**WHAT IS EXPECTED:** When a line of the entries contains "Marseille", please list that line.

**DATA TO EXAMINE:**
--- START ---

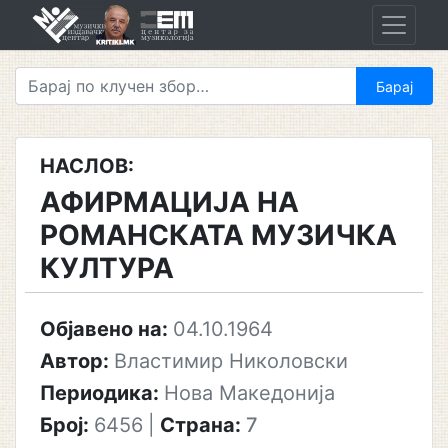
Skip
to
content
НАСЛОВ:
АФИРМАЦИЈА НА
РОМАНСКАТА МУЗИЧКА
КУЛТУРА
Објавено на:
04.10.1964
Автор:
Властимир Николовски
Периодика:
Нова Македонија
Број:
6456
|
Страна:
7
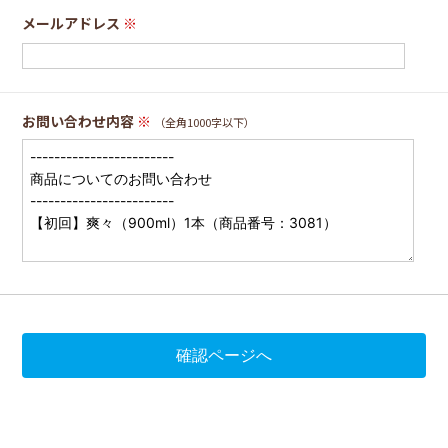
メールアドレス
※
お問い合わせ内容
※
（全角1000字以下）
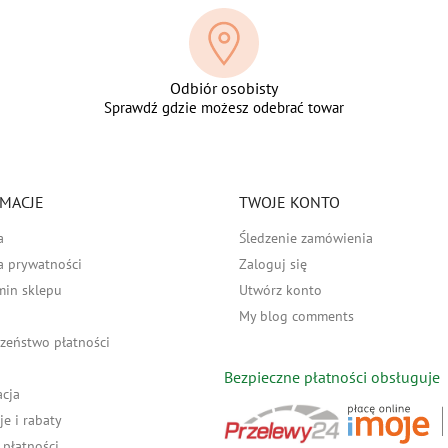
Odbiór osobisty
Sprawdź gdzie możesz odebrać towar
MACJE
TWOJE KONTO
a
Śledzenie zamówienia
a prywatności
Zaloguj się
min sklepu
Utwórz konto
My blog comments
zeństwo płatności
Bezpieczne płatności obsługuje
acja
e i rabaty
płatności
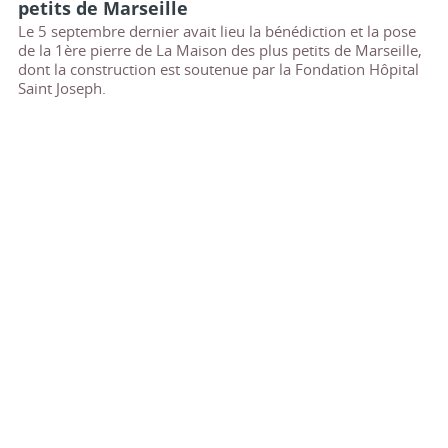
petits de Marseille
Le 5 septembre dernier avait lieu la bénédiction et la pose
de la 1ère pierre de La Maison des plus petits de Marseille,
dont la construction est soutenue par la Fondation Hôpital
Saint Joseph.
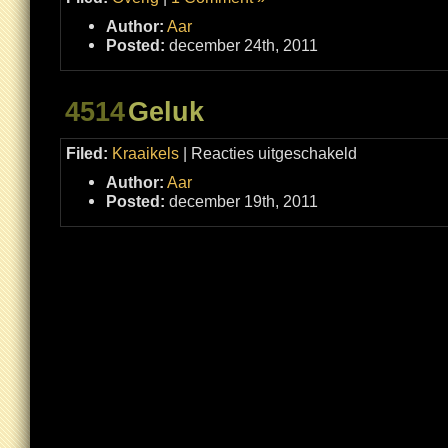
Author:
Aar
Posted:
december 24th, 2011
4514
Geluk
voor
Filed:
Kraaikels
|
Reacties uitgeschakeld
Geluk
Author:
Aar
Posted:
december 19th, 2011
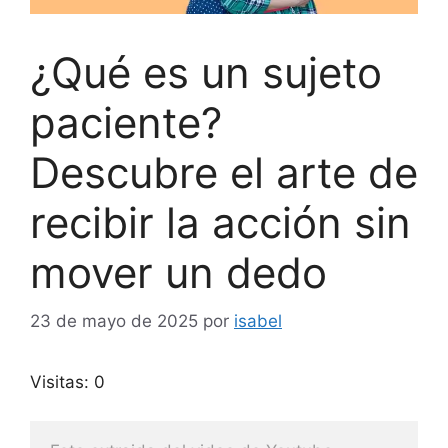
¿Qué es un sujeto
paciente?
Descubre el arte de
recibir la acción sin
mover un dedo
23 de mayo de 2025
por
isabel
Visitas: 0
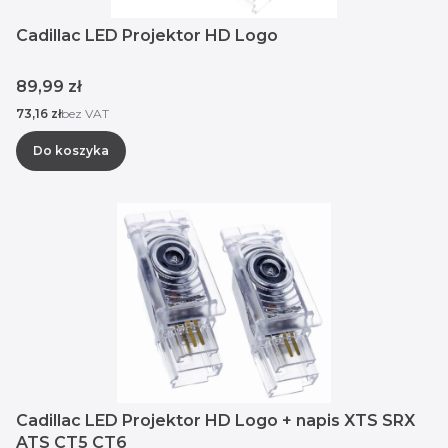
Cadillac LED Projektor HD Logo
Cena
89,99 zł
Cena
73,16 zł
bez VAT
Do koszyka
Cadillac LED Projektor HD Logo + napis XTS SRX
ATS CT5 CT6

--- END ---

**RESULT OF THE TASK:**
petits de Marseille
de la 1ère pierre de La Maison des plus petits de Marseille,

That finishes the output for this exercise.